The global default defined by this setting can be overridden at the collection level on the collection page and at the individual dataset level by a superuser using the API. The default, showing guestbooks when files are downloaded, remains as it was in prior Dataverse versions.

For details, see dataverse.files.guestbook-at-request and PR #9599.

Collection-level storage quotas

This release adds support for defining storage size quotas for collections. Please see the API guide for details. This is an experimental feature that has not yet been used in production on any real life Dataverse instance, but we are planning to try it out at Harvard/IQSS.

Please note that this release includes a database update (via a Flyway script) that will calculate the storage sizes of all the existing datasets and collections on the first deployment.

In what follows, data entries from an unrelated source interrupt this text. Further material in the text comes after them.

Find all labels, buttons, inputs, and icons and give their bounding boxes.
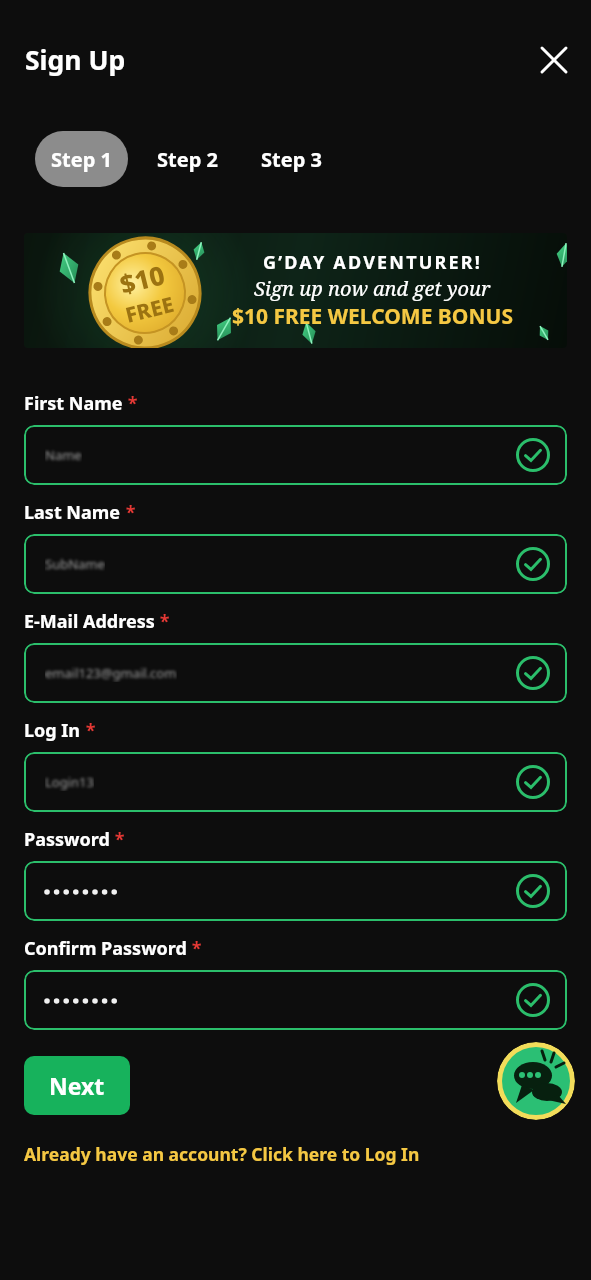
- staticText: Log In: [24, 718, 81, 743]
- button[interactable]: email123@gmail.com: [24, 643, 567, 703]
- button[interactable]: [24, 861, 567, 921]
- staticText: G’DAY ADVENTURER!: [263, 250, 483, 275]
- button[interactable]: Already have an account? Click here to L…: [24, 1142, 420, 1166]
- staticText: First Name: [24, 391, 123, 416]
- staticText: Next: [49, 1070, 105, 1101]
- button[interactable]: Step 3: [261, 131, 322, 187]
- staticText: FREE: [122, 290, 177, 330]
- staticText: Login13: [45, 773, 94, 791]
- staticText: Step 1: [51, 146, 112, 173]
- staticText: *: [155, 609, 170, 634]
- button[interactable]: Next: [24, 1056, 130, 1115]
- button[interactable]: [24, 970, 567, 1030]
- staticText: Confirm Password: [24, 936, 187, 961]
- button[interactable]: [497, 1042, 575, 1120]
- staticText: Password: [24, 827, 110, 852]
- button[interactable]: Step 1: [35, 131, 128, 187]
- staticText: email123@gmail.com: [45, 664, 177, 682]
- staticText: Sign Up: [25, 42, 126, 78]
- staticText: Step 2: [157, 146, 218, 173]
- staticText: *: [110, 827, 125, 852]
- staticText: *: [121, 500, 136, 525]
- button[interactable]: [536, 42, 572, 78]
- staticText: *: [81, 718, 96, 743]
- staticText: *: [123, 391, 138, 416]
- button[interactable]: Step 2: [157, 131, 218, 187]
- staticText: $10 FREE WELCOME BONUS: [232, 302, 513, 331]
- staticText: $10: [116, 256, 168, 301]
- button[interactable]: Name: [24, 425, 567, 485]
- button[interactable]: Login13: [24, 752, 567, 812]
- staticText: E-Mail Address: [24, 609, 155, 634]
- staticText: Step 3: [261, 146, 322, 173]
- staticText: SubName: [45, 555, 105, 573]
- staticText: Last Name: [24, 500, 121, 525]
- staticText: Sign up now and get your: [254, 275, 491, 302]
- staticText: *: [187, 936, 202, 961]
- button[interactable]: SubName: [24, 534, 567, 594]
- staticText: Name: [45, 446, 82, 464]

On a large production database with tens of thousands of datasets this may add a couple of extra minutes to the first, initial deployment of Dataverse 6.1.

For details, see Storage Quotas for Collections in the Admin Guide.

Globus support (experimental), continued

Globus support in Dataverse has been expanded to include support for using file-based Globus endpoints, including the case where files are stored on tape and are not immediately accessible and for the case of referencing files stored on remote Globus endpoints. Support for using the Globus S3 Connector with an S3 store has been retained but requires changes to the Dataverse configuration. Please note:

  • Globus functionality remains experimental/advanced in that it requires significant setup, differs in multiple ways from other file storage mechanisms, and may continue to evolve with the potential for backward incompatibilities.
  • The functionality is configured per store and replaces the previous single-S3-Connector-per-Dataverse-instance model.
  • Adding files to a dataset, and accessing files is supported via the Dataverse user interface through a separate dataverse-globus app.
  • The functionality is also accessible via APIs (combining calls to the Dataverse and Globus APIs)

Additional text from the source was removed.